▸ **Instructions for the task**
Where does the string "Compound" appear in the material? Copy each line that holds it.

▸ **The records**
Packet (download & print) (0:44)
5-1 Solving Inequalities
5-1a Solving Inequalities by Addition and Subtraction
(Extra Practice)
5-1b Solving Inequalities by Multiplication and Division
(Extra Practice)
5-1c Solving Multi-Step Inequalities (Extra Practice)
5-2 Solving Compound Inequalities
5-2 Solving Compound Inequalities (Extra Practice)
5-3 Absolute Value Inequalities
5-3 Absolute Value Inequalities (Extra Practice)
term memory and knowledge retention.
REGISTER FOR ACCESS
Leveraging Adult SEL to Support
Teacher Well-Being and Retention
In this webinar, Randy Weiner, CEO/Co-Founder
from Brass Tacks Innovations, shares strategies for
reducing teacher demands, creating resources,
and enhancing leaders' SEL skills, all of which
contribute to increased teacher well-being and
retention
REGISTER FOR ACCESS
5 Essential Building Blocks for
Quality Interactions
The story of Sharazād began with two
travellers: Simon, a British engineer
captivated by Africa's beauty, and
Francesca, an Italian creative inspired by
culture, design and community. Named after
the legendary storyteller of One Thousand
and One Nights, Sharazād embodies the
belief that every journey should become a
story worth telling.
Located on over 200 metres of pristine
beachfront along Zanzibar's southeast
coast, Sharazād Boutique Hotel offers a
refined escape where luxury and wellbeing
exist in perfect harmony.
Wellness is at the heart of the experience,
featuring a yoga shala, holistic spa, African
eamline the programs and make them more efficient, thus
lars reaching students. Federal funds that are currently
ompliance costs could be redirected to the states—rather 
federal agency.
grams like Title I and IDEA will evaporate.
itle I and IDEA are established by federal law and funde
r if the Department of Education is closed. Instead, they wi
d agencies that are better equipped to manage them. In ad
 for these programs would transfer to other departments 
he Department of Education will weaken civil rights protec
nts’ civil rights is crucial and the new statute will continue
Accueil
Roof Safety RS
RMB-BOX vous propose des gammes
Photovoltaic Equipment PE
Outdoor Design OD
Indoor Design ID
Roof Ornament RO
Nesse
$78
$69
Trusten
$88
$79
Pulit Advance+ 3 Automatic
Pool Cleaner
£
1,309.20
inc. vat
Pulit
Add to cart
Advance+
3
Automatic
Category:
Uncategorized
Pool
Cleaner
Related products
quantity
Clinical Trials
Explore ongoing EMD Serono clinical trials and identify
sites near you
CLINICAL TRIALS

▸ **Task answer**
5-2 Solving Compound Inequalities
5-2 Solving Compound Inequalities (Extra Practice)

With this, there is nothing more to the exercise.